St. John's and preseason hype: It will take time to live up to it, but talent is there

St. John’s head coach Rick Pitino coaches against Michigan in the first half of an exhibition game at Madison Square Garden on Oct. 25. Credit: Newsday/J. Conrad Williams Jr.
The hype around this St. John’s season arguably is unprecedented. The Red Storm are going into it ranked No. 5 in the nation. The people who know the program best — the other Big East coaches — anointed them the preseason favorite, a first since before the 1991-92 season. Those same coaches voted five St. John’s players on to the preseason All-Conference teams, including Player of the Year Zuby Ejiofor.
All of this buildup may very well be deserved. Certainly St. John’s fans think so, based on preseason sales of approximately 10,000 season tickets.

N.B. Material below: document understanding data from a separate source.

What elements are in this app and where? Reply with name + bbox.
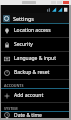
staticText: ACCOUNTS <box>4 83 24 88</box>
staticText: Add account <box>14 92 44 99</box>
staticText: SYSTEM <box>4 106 18 111</box>
button[interactable]: Add account <box>1 89 69 102</box>
staticText: Backup & reset <box>14 69 50 76</box>
button[interactable]: Backup & reset <box>1 66 69 79</box>
staticText: Location access <box>14 27 51 34</box>
button[interactable]: Language & input <box>1 52 69 65</box>
staticText: Security <box>14 41 33 48</box>
button[interactable]: Settings <box>1 13 69 23</box>
button[interactable]: Date & time <box>1 112 69 118</box>
staticText: Settings <box>13 15 34 22</box>
staticText: Date & time <box>14 112 42 118</box>
button[interactable]: Security <box>1 38 69 51</box>
button[interactable]: Location access <box>1 24 69 37</box>
staticText: Language & input <box>14 55 56 62</box>
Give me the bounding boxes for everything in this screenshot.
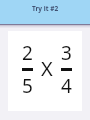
staticText: X [41,55,53,82]
button[interactable]: Try it #2 [0,0,90,24]
staticText: 3 [61,40,72,66]
staticText: 2 [22,40,33,66]
staticText: 5 [22,73,33,99]
staticText: Try it #2 [32,4,59,13]
button[interactable]: 2 [8,31,82,111]
staticText: 4 [61,73,72,99]
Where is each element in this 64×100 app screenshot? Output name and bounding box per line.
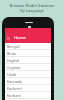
staticText: English [7, 58, 20, 63]
button[interactable]: Kashmiri [5, 85, 51, 92]
button[interactable]: English [5, 57, 51, 64]
staticText: Gujarati [7, 65, 21, 70]
staticText: Kashmiri [7, 86, 22, 91]
staticText: Hindi [7, 72, 16, 77]
staticText: Bodo [7, 51, 16, 56]
staticText: Home [14, 35, 26, 41]
button[interactable]: Konkani [5, 92, 51, 99]
button[interactable]: Bodo [5, 50, 51, 57]
button[interactable]: Menu [6, 36, 10, 40]
button[interactable]: Hindi [5, 71, 51, 78]
staticText: Kannada [7, 79, 22, 84]
button[interactable]: Bengali [5, 43, 51, 50]
staticText: Konkani [7, 93, 21, 98]
button[interactable]: Kannada [5, 78, 51, 85]
button[interactable]: Gujarati [5, 64, 51, 71]
staticText: Browse Radio Stations [0, 2, 64, 8]
staticText: Bengali [7, 44, 20, 49]
staticText: By Language [0, 8, 64, 13]
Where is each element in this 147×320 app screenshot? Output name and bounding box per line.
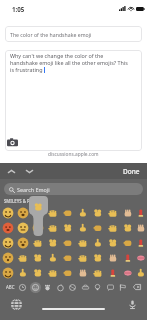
staticText: handshake emoji like all the other emoji… [10,59,128,66]
button[interactable]: Emoji [30,205,45,220]
button[interactable]: Emoji [105,220,120,235]
button[interactable]: Change keyboard [9,297,23,311]
button[interactable]: Emoji [30,250,45,265]
button[interactable]: Emoji [135,235,147,250]
button[interactable]: Emoji [15,235,30,250]
button[interactable]: Emoji [135,205,147,220]
button[interactable]: Emoji [0,235,15,250]
button[interactable]: Emoji [15,220,30,235]
button[interactable]: Emoji [0,250,15,265]
staticText: The color of the handshake emoji [10,31,92,38]
button[interactable]: Emoji [90,250,105,265]
button[interactable]: Backspace [130,280,144,294]
button[interactable]: Emoji [0,265,15,280]
button[interactable]: Dictate [126,298,138,310]
button[interactable]: Emoji [120,205,135,220]
staticText: ABC [6,284,15,290]
button[interactable]: Emoji [15,250,30,265]
button[interactable]: Category 3 [41,280,53,294]
button[interactable]: Emoji [60,220,75,235]
button[interactable]: Insert photo [5,135,20,150]
button[interactable]: Search Emoji [4,183,143,195]
button[interactable]: Emoji [105,265,120,280]
button[interactable]: Category 5 [66,280,78,294]
button[interactable]: Previous field [5,165,17,177]
staticText: Search Emoji [17,186,50,193]
button[interactable]: Category 2 [29,280,41,294]
staticText: 1:05 [12,5,25,13]
button[interactable]: Emoji [45,205,60,220]
button[interactable]: Emoji [15,265,30,280]
staticText: SMILEYS & PEOPLE [4,198,43,204]
button[interactable]: Emoji [105,250,120,265]
button[interactable]: Category 8 [104,280,116,294]
button[interactable]: Emoji [0,205,15,220]
button[interactable]: Emoji [90,235,105,250]
button[interactable]: Emoji [105,205,120,220]
button[interactable]: Done [123,167,140,176]
button[interactable]: Emoji [120,220,135,235]
staticText: is frustrating [10,66,43,73]
button[interactable]: Emoji [120,250,135,265]
button[interactable]: Emoji [75,265,90,280]
button[interactable]: Emoji [75,235,90,250]
staticText: discussions.apple.com [48,151,99,158]
button[interactable]: Emoji [60,235,75,250]
staticText: Why can't we change the color of the [10,52,104,59]
button[interactable]: Emoji [90,205,105,220]
button[interactable]: Next field [23,165,35,177]
button[interactable]: Emoji [75,205,90,220]
button[interactable]: Emoji [135,250,147,265]
button[interactable]: Emoji [105,235,120,250]
button[interactable]: ABC [1,280,19,294]
button[interactable]: Emoji [75,250,90,265]
button[interactable]: Emoji [45,235,60,250]
button[interactable]: Why can't we change the color of the [5,50,142,151]
button[interactable]: Category 4 [54,280,66,294]
button[interactable]: Emoji [45,220,60,235]
button[interactable]: Category 9 [116,280,128,294]
button[interactable]: Category 1 [16,280,28,294]
button[interactable]: Emoji [120,265,135,280]
button[interactable]: Emoji [60,265,75,280]
button[interactable]: Emoji [30,220,45,235]
button[interactable]: The color of the handshake emoji [5,26,142,42]
button[interactable]: Emoji [75,220,90,235]
staticText: Done [123,167,140,176]
button[interactable]: Emoji [60,205,75,220]
button[interactable]: Emoji [90,265,105,280]
button[interactable]: Category 6 [79,280,91,294]
button[interactable]: Emoji [15,205,30,220]
button[interactable]: Emoji [30,235,45,250]
button[interactable]: Emoji [45,250,60,265]
button[interactable]: Emoji [135,220,147,235]
button[interactable]: Emoji [0,220,15,235]
button[interactable]: Emoji [135,265,147,280]
button[interactable]: Emoji [90,220,105,235]
button[interactable]: Emoji [120,235,135,250]
button[interactable]: Emoji [60,250,75,265]
button[interactable]: Emoji [45,265,60,280]
button[interactable]: Emoji [30,265,45,280]
button[interactable]: Category 7 [91,280,103,294]
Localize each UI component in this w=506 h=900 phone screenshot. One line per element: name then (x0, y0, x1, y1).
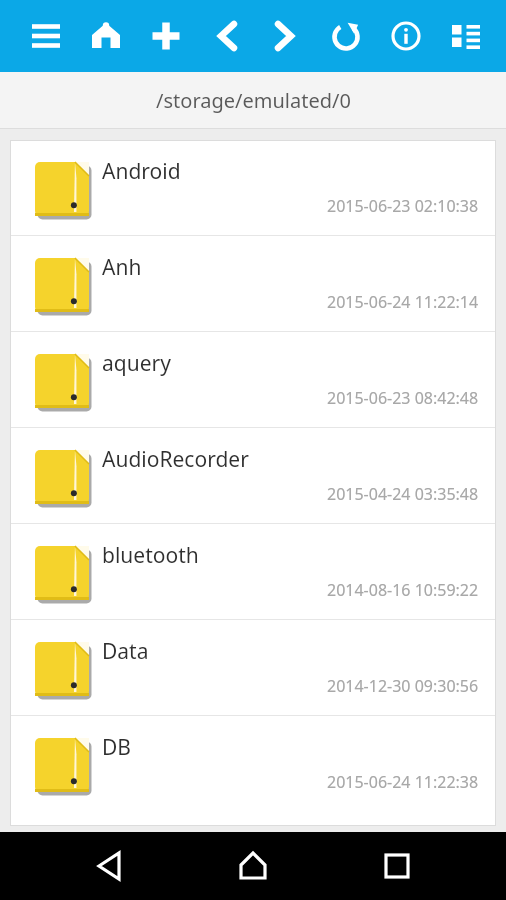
staticText: Android (102, 157, 181, 186)
button[interactable]: Refresh (320, 10, 372, 62)
button[interactable]: Add (140, 10, 192, 62)
staticText: 2015-06-23 02:10:38 (327, 195, 479, 217)
staticText: 2014-12-30 09:30:56 (327, 675, 479, 697)
button[interactable]: Info (380, 10, 432, 62)
button[interactable]: Home (219, 832, 287, 900)
button[interactable]: Back (200, 10, 252, 62)
staticText: 2014-08-16 10:59:22 (327, 579, 479, 601)
staticText: 2015-04-24 03:35:48 (327, 483, 479, 505)
staticText: 2015-06-23 08:42:48 (327, 387, 479, 409)
button[interactable]: Android (10, 140, 496, 235)
button[interactable]: Back (76, 832, 144, 900)
button[interactable]: View mode (440, 10, 492, 62)
staticText: /storage/emulated/0 (156, 87, 351, 114)
button[interactable]: /storage/emulated/0 (0, 72, 506, 128)
button[interactable]: Home (80, 10, 132, 62)
staticText: bluetooth (102, 541, 199, 570)
staticText: 2015-06-24 11:22:38 (327, 771, 479, 793)
button[interactable]: Anh (10, 236, 496, 331)
button[interactable]: bluetooth (10, 524, 496, 619)
button[interactable]: aquery (10, 332, 496, 427)
staticText: DB (102, 733, 131, 762)
staticText: aquery (102, 349, 171, 378)
staticText: AudioRecorder (102, 445, 249, 474)
button[interactable]: AudioRecorder (10, 428, 496, 523)
button[interactable]: DB (10, 716, 496, 811)
button[interactable]: Recents (363, 832, 431, 900)
button[interactable]: Forward (260, 10, 312, 62)
staticText: Anh (102, 253, 142, 282)
button[interactable]: Menu (20, 10, 72, 62)
staticText: 2015-06-24 11:22:14 (327, 291, 479, 313)
staticText: Data (102, 637, 149, 666)
button[interactable]: Data (10, 620, 496, 715)
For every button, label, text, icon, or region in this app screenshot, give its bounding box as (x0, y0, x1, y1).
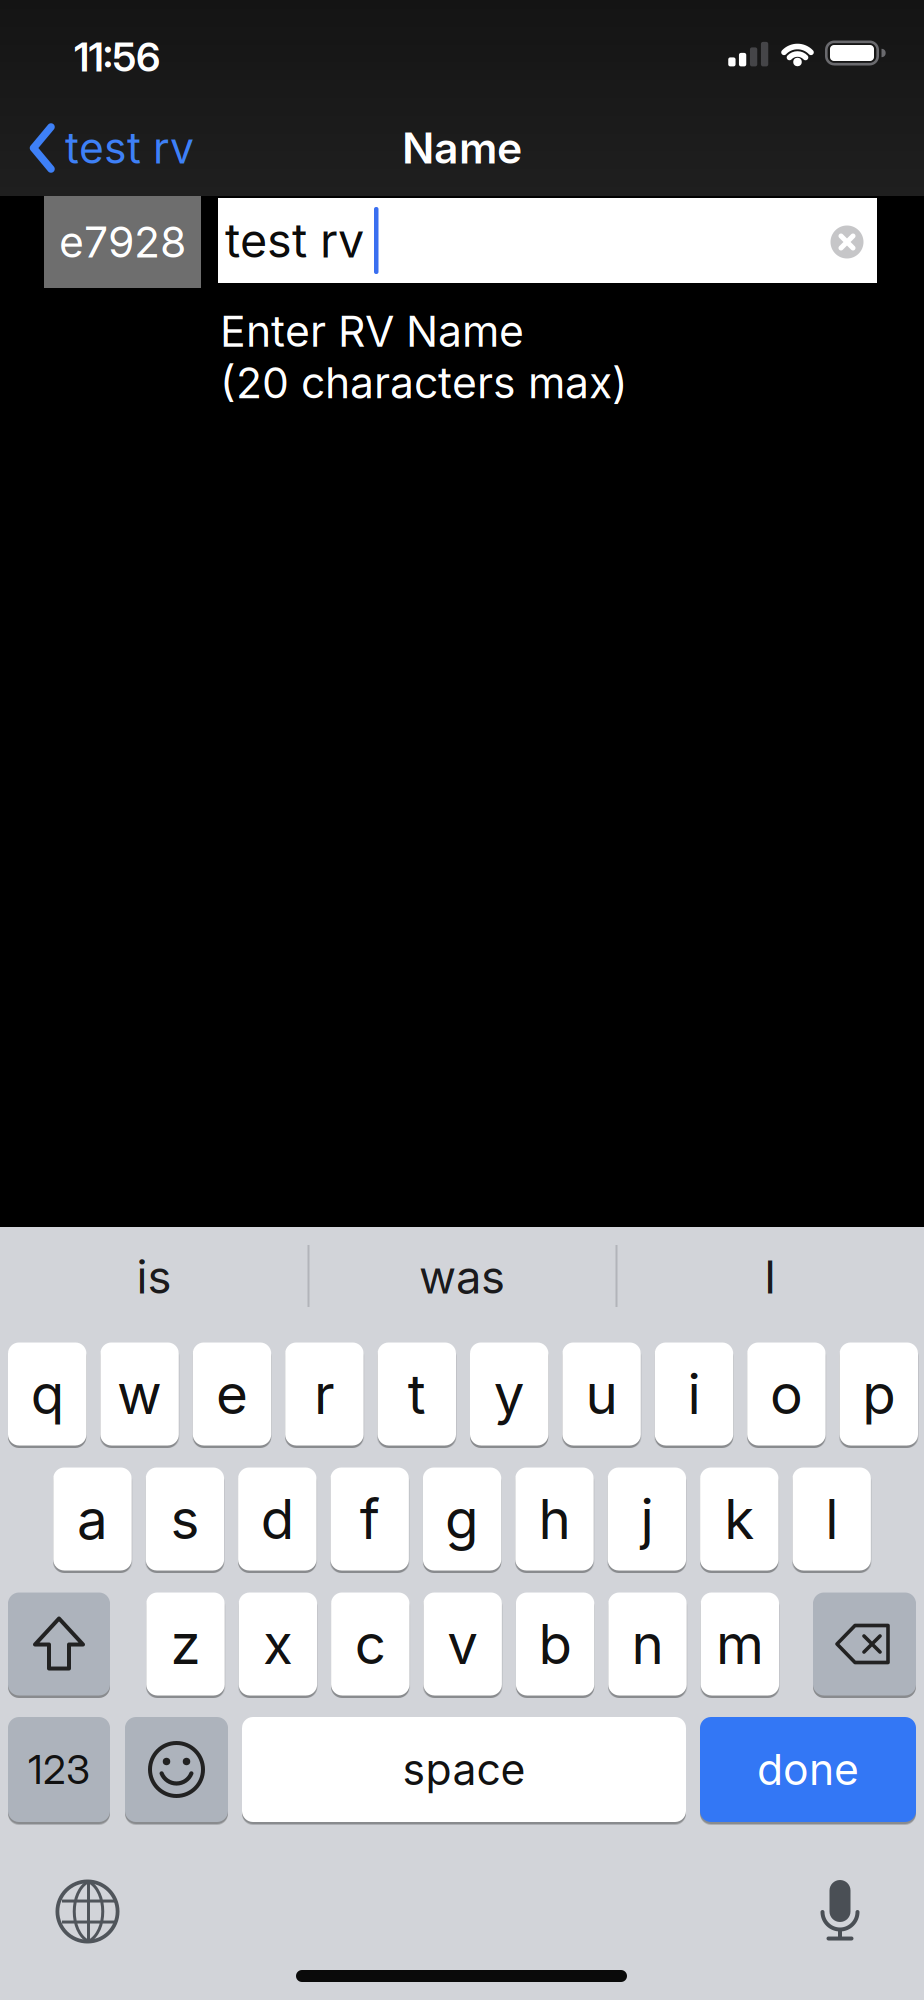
button[interactable]: was (317, 1233, 607, 1321)
button[interactable]: l (792, 1468, 871, 1570)
button[interactable]: m (701, 1592, 779, 1696)
staticText: space (402, 1744, 526, 1795)
button[interactable]: test rv (30, 113, 270, 183)
button[interactable]: h (515, 1468, 594, 1570)
button[interactable]: n (608, 1592, 687, 1696)
staticText: b (539, 1612, 572, 1676)
button[interactable]: a (53, 1468, 132, 1570)
staticText: x (263, 1612, 293, 1676)
staticText: c (355, 1612, 386, 1676)
button[interactable]: o (747, 1342, 826, 1446)
button[interactable]: done (700, 1717, 916, 1822)
button[interactable]: space (242, 1717, 686, 1822)
staticText: g (445, 1487, 479, 1551)
button[interactable]: d (238, 1468, 316, 1570)
button[interactable]: g (423, 1468, 501, 1570)
staticText: (20 characters max) (220, 358, 628, 408)
button[interactable]: s (146, 1468, 224, 1570)
staticText: m (716, 1612, 764, 1676)
staticText: t (408, 1362, 426, 1426)
staticText: is (136, 1250, 172, 1304)
button[interactable]: Shift (8, 1592, 110, 1696)
staticText: e (216, 1362, 248, 1426)
staticText: n (632, 1612, 664, 1676)
button[interactable]: e (193, 1342, 271, 1446)
staticText: p (862, 1362, 895, 1426)
button[interactable]: b (516, 1592, 594, 1696)
button[interactable]: t (378, 1342, 456, 1446)
staticText: f (360, 1487, 380, 1551)
button[interactable]: r (285, 1342, 364, 1446)
button[interactable]: y (470, 1342, 548, 1446)
button[interactable]: Delete (813, 1592, 916, 1696)
staticText: Enter RV Name (220, 306, 524, 356)
staticText: test rv (65, 123, 194, 173)
staticText: s (170, 1487, 199, 1551)
staticText: 123 (28, 1746, 90, 1793)
button[interactable]: v (424, 1592, 502, 1696)
staticText: done (757, 1744, 859, 1795)
button[interactable]: k (700, 1468, 778, 1570)
staticText: a (77, 1487, 108, 1551)
button[interactable]: Next keyboard (54, 1878, 120, 1944)
staticText: v (447, 1612, 478, 1676)
staticText: u (586, 1362, 618, 1426)
button[interactable]: q (8, 1342, 86, 1446)
staticText: d (261, 1487, 294, 1551)
staticText: j (640, 1487, 653, 1551)
staticText: z (170, 1612, 200, 1676)
staticText: Name (402, 123, 522, 173)
staticText: r (314, 1362, 335, 1426)
button[interactable]: w (100, 1342, 179, 1446)
button[interactable]: j (608, 1468, 686, 1570)
button[interactable]: z (146, 1592, 225, 1696)
staticText: o (770, 1362, 803, 1426)
button[interactable]: 123 (8, 1717, 110, 1822)
staticText: 11:56 (74, 33, 160, 81)
button[interactable]: p (840, 1342, 918, 1446)
staticText: was (419, 1250, 505, 1304)
button[interactable]: x (239, 1592, 317, 1696)
staticText: test rv (225, 213, 364, 268)
button[interactable]: u (562, 1342, 641, 1446)
staticText: h (538, 1487, 570, 1551)
button[interactable]: c (331, 1592, 410, 1696)
button[interactable]: f (330, 1468, 409, 1570)
button[interactable]: Clear text (830, 226, 864, 258)
button[interactable]: I (625, 1233, 915, 1321)
button[interactable]: i (655, 1342, 733, 1446)
staticText: l (825, 1487, 838, 1551)
staticText: e7928 (59, 217, 186, 267)
button[interactable]: Emoji (125, 1717, 228, 1822)
staticText: I (764, 1250, 776, 1304)
staticText: k (724, 1487, 754, 1551)
button[interactable]: Dictation (812, 1872, 868, 1942)
staticText: w (117, 1362, 162, 1426)
staticText: q (31, 1362, 64, 1426)
staticText: i (688, 1362, 700, 1426)
button[interactable]: is (9, 1233, 299, 1321)
button[interactable]: test rv (218, 198, 877, 283)
staticText: y (494, 1362, 525, 1426)
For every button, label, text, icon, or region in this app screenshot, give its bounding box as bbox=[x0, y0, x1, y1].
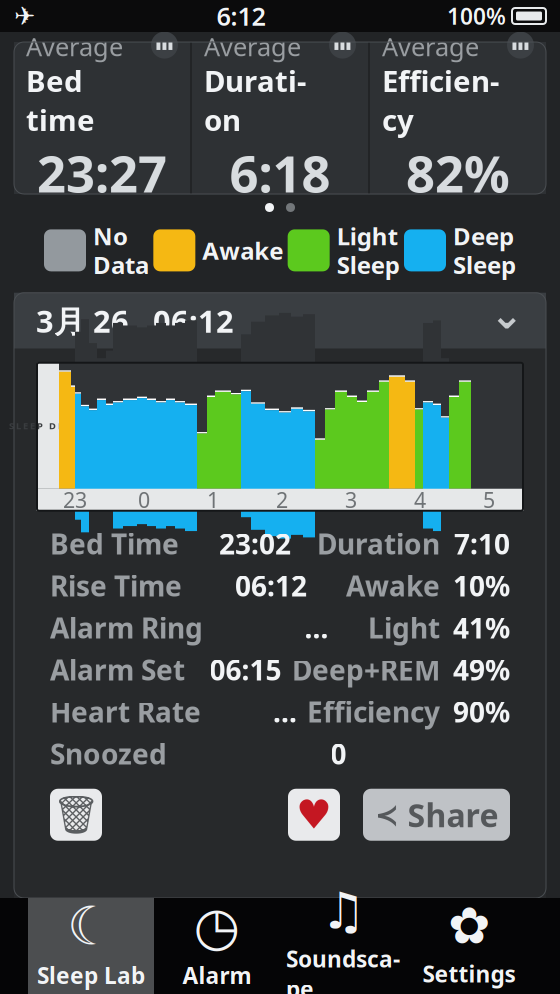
staticText: Bed Time bbox=[50, 525, 179, 562]
button[interactable]: ☾ bbox=[28, 892, 154, 994]
staticText: Efficiency bbox=[382, 61, 499, 139]
staticText: Sleep bbox=[337, 249, 400, 281]
staticText: ✈ bbox=[14, 2, 35, 30]
staticText: Alarm Set bbox=[50, 651, 185, 688]
staticText: Heart Rate bbox=[50, 693, 201, 730]
staticText: Duration bbox=[204, 61, 306, 139]
staticText: 2 bbox=[276, 486, 288, 514]
staticText: Alarm Ring bbox=[50, 609, 203, 646]
staticText: 0 bbox=[138, 486, 150, 514]
button[interactable]: Favorite bbox=[288, 789, 340, 841]
staticText: Sleep Lab bbox=[37, 960, 145, 990]
staticText: Awake bbox=[346, 567, 440, 604]
staticText: 6:18 bbox=[230, 139, 330, 206]
staticText: Soundscape bbox=[286, 944, 400, 994]
staticText: Deep bbox=[453, 220, 514, 252]
staticText: Alarm bbox=[182, 960, 252, 990]
staticText: No bbox=[93, 220, 128, 252]
staticText: 49% bbox=[453, 651, 510, 688]
staticText: 4 bbox=[414, 486, 426, 514]
staticText: ☾ bbox=[67, 896, 115, 956]
staticText: Share bbox=[408, 794, 498, 836]
staticText: Bed time bbox=[26, 61, 95, 139]
staticText: Light bbox=[368, 609, 440, 646]
staticText: Deep+REM bbox=[292, 651, 440, 688]
button[interactable]: Delete bbox=[50, 789, 102, 841]
staticText: Average bbox=[204, 30, 301, 63]
staticText: Awake bbox=[202, 234, 283, 266]
staticText: Average bbox=[382, 30, 479, 63]
staticText: ... bbox=[273, 693, 297, 730]
staticText: 90% bbox=[453, 693, 510, 730]
staticText: 3月 26 06:12 bbox=[36, 300, 234, 341]
staticText: ✿ bbox=[448, 897, 490, 955]
staticText: Settings bbox=[422, 959, 516, 989]
staticText: ♥ bbox=[296, 792, 332, 837]
staticText: ♫ bbox=[320, 882, 366, 940]
staticText: 41% bbox=[453, 609, 510, 646]
staticText: 06:12 bbox=[235, 567, 307, 604]
staticText: ▮▮▮ bbox=[512, 39, 530, 51]
staticText: Data bbox=[93, 249, 149, 281]
staticText: ≺ bbox=[374, 798, 400, 831]
staticText: 7:10 bbox=[454, 525, 510, 562]
staticText: S L E E P D E P T H bbox=[9, 420, 87, 432]
staticText: 3 bbox=[345, 486, 357, 514]
staticText: 23:27 bbox=[37, 139, 167, 206]
staticText: ⌄ bbox=[490, 292, 524, 337]
staticText: Snoozed bbox=[50, 735, 167, 772]
staticText: 0 bbox=[330, 735, 346, 772]
staticText: 23 bbox=[63, 486, 87, 514]
staticText: 10% bbox=[453, 567, 510, 604]
button[interactable]: 3月 26 06:12 bbox=[14, 292, 546, 349]
button[interactable]: ◷ bbox=[154, 892, 280, 994]
button[interactable]: ♫ bbox=[280, 878, 406, 994]
staticText: 6:12 bbox=[216, 0, 266, 33]
staticText: ... bbox=[304, 609, 328, 646]
staticText: 06:15 bbox=[210, 651, 282, 688]
button[interactable]: ≺ bbox=[363, 789, 510, 841]
staticText: Duration bbox=[317, 525, 440, 562]
staticText: Efficiency bbox=[307, 693, 440, 730]
staticText: 23:02 bbox=[219, 525, 291, 562]
staticText: Rise Time bbox=[50, 567, 182, 604]
button[interactable]: Average bbox=[14, 20, 190, 216]
staticText: 1 bbox=[207, 486, 219, 514]
staticText: 5 bbox=[483, 486, 495, 514]
staticText: Average bbox=[26, 30, 123, 63]
staticText: ▮▮▮ bbox=[334, 39, 352, 51]
staticText: Light bbox=[337, 220, 398, 252]
staticText: ◷ bbox=[194, 896, 240, 956]
staticText: 🗑 bbox=[52, 793, 100, 836]
staticText: 100% bbox=[447, 1, 506, 31]
button[interactable]: Average bbox=[370, 20, 546, 216]
staticText: ▮▮▮ bbox=[156, 39, 174, 51]
staticText: 82% bbox=[406, 139, 510, 206]
button[interactable]: Average bbox=[192, 20, 368, 216]
staticText: Sleep bbox=[453, 249, 516, 281]
button[interactable]: ✿ bbox=[406, 893, 532, 994]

Asked about how it feels to have all this swirling around his team, third-year St. John’s coach Rick Pitino — who has been in coaching for five decades — was effusive.
“For me personally, I feel like I’m back at Louisville [or] Kentucky,” he said Friday as the team readied for Monday’s 6:30 p.m. season opener against MAAC preseason favorite Quinnipiac. “That’s the same feeling I had at Louisville, the same feeling I had at Kentucky. That was the norm. So this is the norm now for St. John’s.”
But there’s one thing to keep in mind about hype: Right now it is all just a forecast. What you see today in rankings and preseason awards may be based on past performance — OK, the forecast is informed — but now it has to unfold in regular-season games.
We will have a better idea about the Red Storm after the first week of regular-season play. It opens with the Quinnipiac game and ends with Saturday’s matchup against 15th-ranked Alabama at the Garden.
“I’m probably more excited than I’ve ever been, but I have some trepidation because of our schedule, playing Alabama in the second game,” Pitino said. “I have some trepidation — I’m not going to lie — but I am more excited than I’ve ever been about a season because of that competition. You don’t see it this early in the year for St John’s [typically] and we’ve got to be ready.”
It’s not as if we know nothing about the 2025-26 Red Storm. We have glimpsed some things — good and bad — because they played a pair of exhibition games. We’ve seen Dillon Mitchell’s underrated versatility shine, but we’ve also seen a defense that doesn’t nearly measure up to what Pitino expects.
Here’s another thing to keep in mind about the buildup: These things are really about what voters believe we will be seeing in February and March when the NCAA Tournament field is taking shape.
It’s been rare that teams come out of the gate as world-beaters, and it’s probably going to get even more rare with the presence of the NCAA transfer portal. St. John’s has 11 new players — though not all will be in the ultimate playing rotation — and it’s like that all over the country. Most elite programs are integrating several transfers every year now.
Here’s an extreme example of that: There was a moment in the last offseason when Baylor, which begins the year unranked but receiving votes in the AP poll, didn’t have a single player on the roster. Everyone on the Bears is new to the program this season.
But it’s a long season. Teams develop cohesion, and we have seen both of Pitino’s previous Red Storm teams do it. His first season at St. John’s included a stretch of eight losses in 10 conference games at one point. But it came on late, improved from 14-12 to 20-13, and was a tough match for eventual national champion UConn in the Big East Tournament.
Last season’s team dropped two of three early in the Bahamas but went on to become a defensive behemoth and overpowering rebounding squad that won 31 games and earned a No. 2 seed in the NCAA Tournament.
There is no reason to believe this Red Storm team won’t follow a similar arc.
“I’m not focused on the future,” Pitino said. “I think I can tell you right now, we’re not going to have the record of last year just because of our schedule and just because the Big East is so much stronger this year than last year. But I think we can be a very good team. We were a very good team at the end of last year, we just ran into the wrong opponent, and that happens. This team is nowhere near last year’s team, but by the end of the year, they will be.”